# Deathwing



## Mr.Malevolent (Jun 19, 2011)

"Within dark and forgotten places hide the enemies of the Emperor. You have been chosen to enter such areas and cleanse them."
A Deathwing Strike Force work in progress







*The Introduction*
So here I am starting a new thread but unlike other projects I've done before, this force has always been #1 on my "stuff to do", even back to the days of 3rd edition. To me Terminators are the coolest things to come from the Space Marine forces and I've always had a thing for the Unforgiven. Now from the title you know that I'm building a Deathwing army and until a few weeks ago, I never knew they had a FAQ update. So after finding the FAQ and discovering an amazing thread by a B&C user by the name of *lilloser* (who's amazing thread is HERE if your at all interested), I unpacked the old Deathwing force I've had half finished for 5 or 6 years and decide to start repairing all of my mistakes.
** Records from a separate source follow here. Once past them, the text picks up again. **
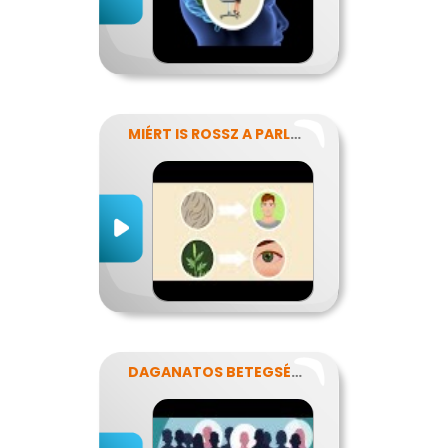
MIÉRT IS ROSSZ A PARLAGFŰ?
DAGANATOS BETEGSÉGEK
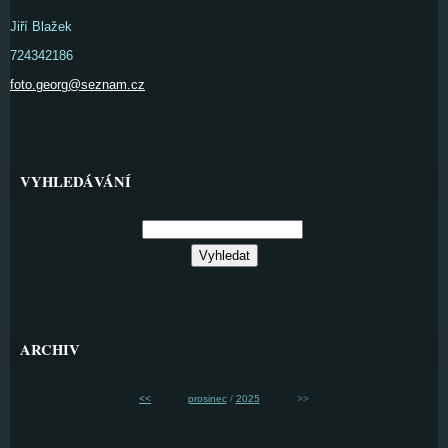
Jiří Blažek
724342186
foto.georg@seznam.cz
VYHLEDÁVÁNÍ
ARCHIV
<<
prosinec
/
2025
>>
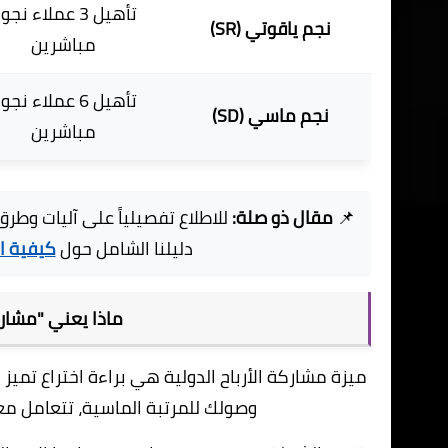
تأهيل 3 عملاء نج
نجم ياقوتي (SR)
مباشرين
تأهيل 6 عملاء نج
نجم ماسي (SD)
مباشرين
📌
مقال ذو صلة:
للاطلاع تفصيلياً على آليات وطرق
دليلنا الشامل حول
كيفية الربح من 
ماذا يعني "مشاركة 
وصولك للمرتبة الماسية، تتعامل م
The idea behind this log is to keep a record of up to date progress on this small 1st Company project. I plan on always attaching every response with an update even if its a small update or an enormous one (more of the latter probably) forcing myself to actually focus and work on this project more then the others before. Its also to stop me from being the hobby butterfly I've slowly turned into. 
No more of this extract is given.